On 22/02/13 08:18, Alex Stewart wrote:
In non-Python code, typically enums have always been represented under the covers as ints, and therefore must be passed back and forth as numbers. The fact that they have an integer value, however, is purely an implementation artifact. It comes from the fact that C and some other languages don't have a rich enough type system to properly make enums their own distinct type
I don't think that's true for all languages. For example, enums in Pascal are definitely distinct types from integers, yet the language explicitly assigns them ordinal values and defines an ordering for them. Wirth must have thought there was a benefit in doing that.

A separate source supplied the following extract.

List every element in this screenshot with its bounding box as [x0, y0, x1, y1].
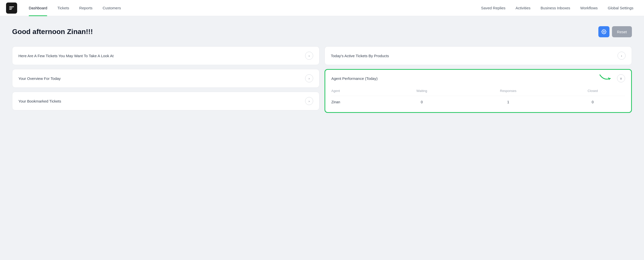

It doesn't seem unreasonable, therefore, to define two different categories of enums: one that has no concept of "value" (for pure-Python), and one which does have associated values but all values have to be specified explicitly
That sounds reasonable. However, I'm wondering if there isn't a third case: where you don't care about the values, but you do want them to have a defined ordering?
- Enum syntax should not be "too magic". (In particular, it's pretty clear at this point that creating new enums as a side-effect of name lookups (even as convenient as it does make the syntax) is ultimately not gonna fly)
- It shouldn't be necessary to quote enum names when defining them (since they won't be quoted when they're used)
Satisfying both of these constraints without new syntax seems to be pretty much impossible. That seems to be the main sticking point in these discussions.
I want to check: Is this a valid summary of things?
It looks pretty comprehensive to me!